→ Input data
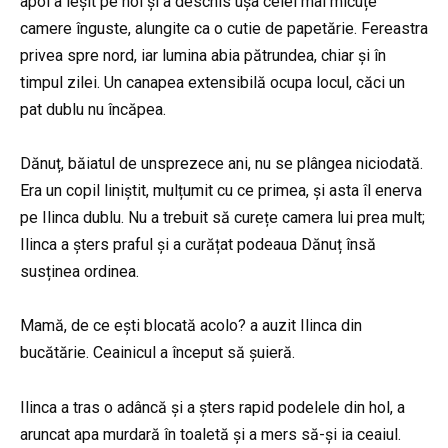
apoi a ieșit pe hol și a deschis ușa celei mai micuțe
camere înguste, alungite ca o cutie de papetărie. Fereastra
privea spre nord, iar lumina abia pătrundea, chiar și în
timpul zilei. Un canapea extensibilă ocupa locul, căci un
pat dublu nu încăpea.
Dănuț, băiatul de unsprezece ani, nu se plângea niciodată.
Era un copil liniștit, mulțumit cu ce primea, și asta îl enerva
pe Ilinca dublu. Nu a trebuit să curețe camera lui prea mult;
Ilinca a șters praful și a curățat podeaua Dănuț însă
susținea ordinea.
Mamă, de ce ești blocată acolo? a auzit Ilinca din
bucătărie. Ceainicul a început să șuieră.
Ilinca a tras o adâncă și a șters rapid podelele din hol, a
aruncat apa murdară în toaletă și a mers să-și ia ceaiul.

→ Work request
Each line above that has the word "dublu" should be copied.

→ Task response
pat dublu nu încăpea.
pe Ilinca dublu. Nu a trebuit să curețe camera lui prea mult;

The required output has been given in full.